**PROMPT:**
Each line of the data below must be reproduced without any change.

**SUPPLIED MATERIAL:**
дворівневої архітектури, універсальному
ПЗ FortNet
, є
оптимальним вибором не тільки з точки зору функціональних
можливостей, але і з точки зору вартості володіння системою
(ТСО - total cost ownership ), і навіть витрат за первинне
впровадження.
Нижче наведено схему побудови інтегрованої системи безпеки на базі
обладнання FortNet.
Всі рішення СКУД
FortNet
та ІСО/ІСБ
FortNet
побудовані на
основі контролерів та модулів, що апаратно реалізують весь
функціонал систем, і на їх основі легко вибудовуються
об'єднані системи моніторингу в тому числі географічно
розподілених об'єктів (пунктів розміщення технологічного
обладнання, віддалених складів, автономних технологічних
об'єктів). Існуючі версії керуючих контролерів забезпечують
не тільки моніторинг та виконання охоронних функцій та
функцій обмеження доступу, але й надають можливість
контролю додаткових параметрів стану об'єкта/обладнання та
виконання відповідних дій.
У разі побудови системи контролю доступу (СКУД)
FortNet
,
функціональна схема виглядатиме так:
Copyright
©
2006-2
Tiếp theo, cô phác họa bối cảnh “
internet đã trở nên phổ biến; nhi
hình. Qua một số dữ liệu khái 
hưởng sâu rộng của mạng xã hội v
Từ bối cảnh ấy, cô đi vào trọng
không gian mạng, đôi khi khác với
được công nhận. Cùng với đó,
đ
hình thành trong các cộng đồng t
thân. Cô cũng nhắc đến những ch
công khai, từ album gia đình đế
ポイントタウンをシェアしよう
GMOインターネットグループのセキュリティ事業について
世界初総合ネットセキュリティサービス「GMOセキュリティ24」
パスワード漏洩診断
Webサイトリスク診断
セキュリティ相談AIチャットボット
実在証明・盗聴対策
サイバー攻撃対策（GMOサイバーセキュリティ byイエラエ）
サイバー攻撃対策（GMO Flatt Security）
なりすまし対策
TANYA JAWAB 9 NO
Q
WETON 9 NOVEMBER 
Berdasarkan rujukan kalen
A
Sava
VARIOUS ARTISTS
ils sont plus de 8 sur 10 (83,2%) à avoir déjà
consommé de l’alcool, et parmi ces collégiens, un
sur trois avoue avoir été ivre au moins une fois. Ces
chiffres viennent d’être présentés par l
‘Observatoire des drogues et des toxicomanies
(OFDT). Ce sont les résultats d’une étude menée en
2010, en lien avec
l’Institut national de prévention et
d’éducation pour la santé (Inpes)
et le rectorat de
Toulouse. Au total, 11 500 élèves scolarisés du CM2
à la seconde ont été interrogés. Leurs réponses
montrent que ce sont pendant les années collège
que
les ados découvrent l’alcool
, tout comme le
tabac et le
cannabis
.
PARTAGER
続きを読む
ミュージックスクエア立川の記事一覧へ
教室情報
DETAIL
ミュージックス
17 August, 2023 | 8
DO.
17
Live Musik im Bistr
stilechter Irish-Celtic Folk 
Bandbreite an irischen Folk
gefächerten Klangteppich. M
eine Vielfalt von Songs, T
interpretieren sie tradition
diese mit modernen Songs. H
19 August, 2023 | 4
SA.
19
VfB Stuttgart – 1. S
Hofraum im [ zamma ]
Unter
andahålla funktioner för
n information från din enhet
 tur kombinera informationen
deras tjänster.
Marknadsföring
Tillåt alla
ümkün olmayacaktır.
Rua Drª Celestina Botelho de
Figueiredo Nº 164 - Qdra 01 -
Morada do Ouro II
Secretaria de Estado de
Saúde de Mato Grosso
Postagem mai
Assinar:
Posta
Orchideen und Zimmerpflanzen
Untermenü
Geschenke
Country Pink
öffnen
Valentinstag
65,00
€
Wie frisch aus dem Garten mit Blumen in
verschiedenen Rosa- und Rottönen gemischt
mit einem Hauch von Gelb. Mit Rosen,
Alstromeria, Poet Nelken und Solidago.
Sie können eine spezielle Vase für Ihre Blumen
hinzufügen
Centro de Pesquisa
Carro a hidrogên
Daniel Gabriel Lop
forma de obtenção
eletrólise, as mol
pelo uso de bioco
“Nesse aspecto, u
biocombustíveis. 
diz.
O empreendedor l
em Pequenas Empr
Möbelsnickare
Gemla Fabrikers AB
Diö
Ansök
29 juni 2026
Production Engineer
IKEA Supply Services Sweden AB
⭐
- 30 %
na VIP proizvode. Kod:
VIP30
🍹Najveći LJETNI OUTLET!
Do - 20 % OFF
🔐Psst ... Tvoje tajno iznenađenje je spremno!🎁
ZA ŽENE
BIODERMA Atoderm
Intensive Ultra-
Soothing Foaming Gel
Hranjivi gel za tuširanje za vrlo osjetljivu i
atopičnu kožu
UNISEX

**EXPECTED ANSWER:**
дворівневої архітектури, універсальному
ПЗ FortNet
, є
оптимальним вибором не тільки з точки зору функціональних
можливостей, але і з точки зору вартості володіння системою
(ТСО - total cost ownership ), і навіть витрат за первинне
впровадження.
Нижче наведено схему побудови інтегрованої системи безпеки на базі
обладнання FortNet.
Всі рішення СКУД
FortNet
та ІСО/ІСБ
FortNet
побудовані на
основі контролерів та модулів, що апаратно реалізують весь
функціонал систем, і на їх основі легко вибудовуються
об'єднані системи моніторингу в тому числі географічно
розподілених об'єктів (пунктів розміщення технологічного
обладнання, віддалених складів, автономних технологічних
об'єктів). Існуючі версії керуючих контролерів забезпечують
не тільки моніторинг та виконання охоронних функцій та
функцій обмеження доступу, але й надають можливість
контролю додаткових параметрів стану об'єкта/обладнання та
виконання відповідних дій.
У разі побудови системи контролю доступу (СКУД)
FortNet
,
функціональна схема виглядатиме так:
Copyright
©
2006-2
Tiếp theo, cô phác họa bối cảnh “
internet đã trở nên phổ biến; nhi
hình. Qua một số dữ liệu khái 
hưởng sâu rộng của mạng xã hội v
Từ bối cảnh ấy, cô đi vào trọng
không gian mạng, đôi khi khác với
được công nhận. Cùng với đó,
đ
hình thành trong các cộng đồng t
thân. Cô cũng nhắc đến những ch
công khai, từ album gia đình đế
ポイントタウンをシェアしよう
GMOインターネットグループのセキュリティ事業について
世界初総合ネットセキュリティサービス「GMOセキュリティ24」
パスワード漏洩診断
Webサイトリスク診断
セキュリティ相談AIチャットボット
実在証明・盗聴対策
サイバー攻撃対策（GMOサイバーセキュリティ byイエラエ）
サイバー攻撃対策（GMO Flatt Security）
なりすまし対策
TANYA JAWAB 9 NO
Q
WETON 9 NOVEMBER 
Berdasarkan rujukan kalen
A
Sava
VARIOUS ARTISTS
ils sont plus de 8 sur 10 (83,2%) à avoir déjà
consommé de l’alcool, et parmi ces collégiens, un
sur trois avoue avoir été ivre au moins une fois. Ces
chiffres viennent d’être présentés par l
‘Observatoire des drogues et des toxicomanies
(OFDT). Ce sont les résultats d’une étude menée en
2010, en lien avec
l’Institut national de prévention et
d’éducation pour la santé (Inpes)
et le rectorat de
Toulouse. Au total, 11 500 élèves scolarisés du CM2
à la seconde ont été interrogés. Leurs réponses
montrent que ce sont pendant les années collège
que
les ados découvrent l’alcool
, tout comme le
tabac et le
cannabis
.
PARTAGER
続きを読む
ミュージックスクエア立川の記事一覧へ
教室情報
DETAIL
ミュージックス
17 August, 2023 | 8
DO.
17
Live Musik im Bistr
stilechter Irish-Celtic Folk 
Bandbreite an irischen Folk
gefächerten Klangteppich. M
eine Vielfalt von Songs, T
interpretieren sie tradition
diese mit modernen Songs. H
19 August, 2023 | 4
SA.
19
VfB Stuttgart – 1. S
Hofraum im [ zamma ]
Unter
andahålla funktioner för
n information från din enhet
 tur kombinera informationen
deras tjänster.
Marknadsföring
Tillåt alla
ümkün olmayacaktır.
Rua Drª Celestina Botelho de
Figueiredo Nº 164 - Qdra 01 -
Morada do Ouro II
Secretaria de Estado de
Saúde de Mato Grosso
Postagem mai
Assinar:
Posta
Orchideen und Zimmerpflanzen
Untermenü
Geschenke
Country Pink
öffnen
Valentinstag
65,00
€
Wie frisch aus dem Garten mit Blumen in
verschiedenen Rosa- und Rottönen gemischt
mit einem Hauch von Gelb. Mit Rosen,
Alstromeria, Poet Nelken und Solidago.
Sie können eine spezielle Vase für Ihre Blumen
hinzufügen
Centro de Pesquisa
Carro a hidrogên
Daniel Gabriel Lop
forma de obtenção
eletrólise, as mol
pelo uso de bioco
“Nesse aspecto, u
biocombustíveis. 
diz.
O empreendedor l
em Pequenas Empr
Möbelsnickare
Gemla Fabrikers AB
Diö
Ansök
29 juni 2026
Production Engineer
IKEA Supply Services Sweden AB
⭐
- 30 %
na VIP proizvode. Kod:
VIP30
🍹Najveći LJETNI OUTLET!
Do - 20 % OFF
🔐Psst ... Tvoje tajno iznenađenje je spremno!🎁
ZA ŽENE
BIODERMA Atoderm
Intensive Ultra-
Soothing Foaming Gel
Hranjivi gel za tuširanje za vrlo osjetljivu i
atopičnu kožu
UNISEX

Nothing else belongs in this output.